# Chef uniform question



## dhammons (Oct 11, 2014)

I realize this may be a silly question, but having never used a chef uniform, I am curious. What, if anything, do you wear under your chef coat? I'm Going to be attending the CIA bootcamp in California (baking & pastry), and will receive 2 uniforms. I don't want to show up looking like a goof! . Was thinking maybe a light t-shirt or talk top? This is a dream I have wanted for to do for about 10 years, and hubby has tired of listening to me ask for this. Ha,ha....


----------



## chefboyog (Oct 23, 2013)

Nothing if its going to be hot, which it usually is being a kitchen. In February sometimes I can se my breath in the mornings because the intake takes so much cold air in so in that case; a sweater.
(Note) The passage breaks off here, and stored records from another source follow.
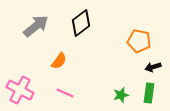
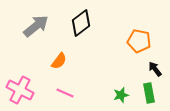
black arrow: moved 2 px right, 2 px down; rotated 70 degrees clockwise
green rectangle: rotated 18 degrees counterclockwise
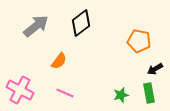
black arrow: rotated 84 degrees counterclockwise
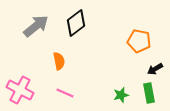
black diamond: moved 5 px left
orange semicircle: rotated 48 degrees counterclockwise
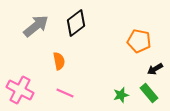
green rectangle: rotated 30 degrees counterclockwise
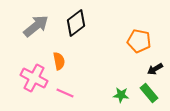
pink cross: moved 14 px right, 12 px up
green star: rotated 21 degrees clockwise
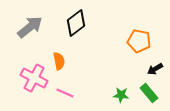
gray arrow: moved 6 px left, 1 px down
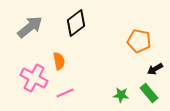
pink line: rotated 48 degrees counterclockwise
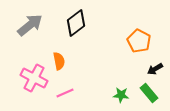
gray arrow: moved 2 px up
orange pentagon: rotated 15 degrees clockwise
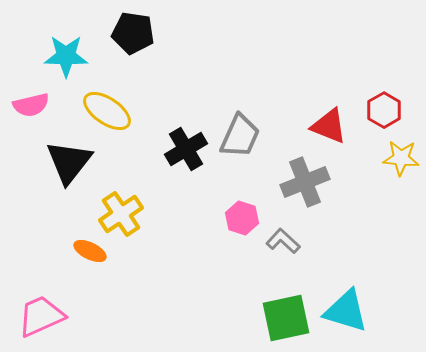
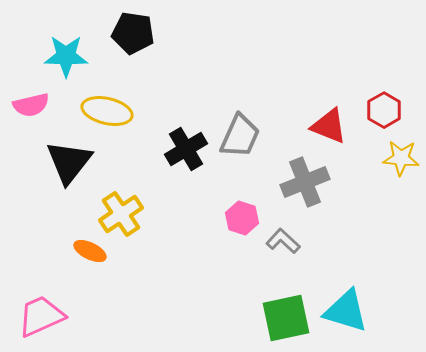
yellow ellipse: rotated 21 degrees counterclockwise
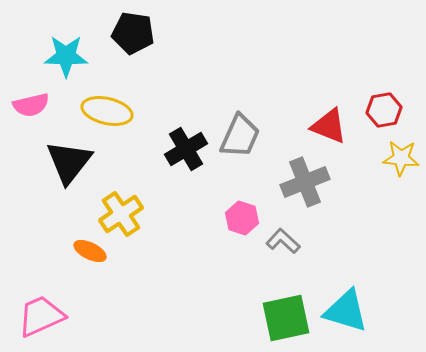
red hexagon: rotated 20 degrees clockwise
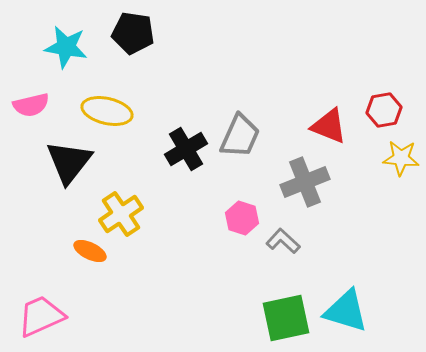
cyan star: moved 9 px up; rotated 9 degrees clockwise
Have fun and dont sweat the small stuff!


----------



## panini (Jul 28, 2001)

I prefer a light undershirt. I would rather perspire in the shirt then the jacket, especially if you only have two. Also sometimes if you use some bleach to clean a uniform I know of a lot of people who get a rash if they perspire onto bleached clothing. just sayin

like @chefboyOG says. Take it serious but not to the point of not enjoying it. You'll have a blast!


----------



## invermarnoch243 (Oct 16, 2014)

A white cotton short-sleeved T-shirt for me. I find it very comfortable.


----------



## dhammons (Oct 11, 2014)

Thanks for the replies. I purchased a few lightweight t-shirts and have been trying them out w/ success.


----------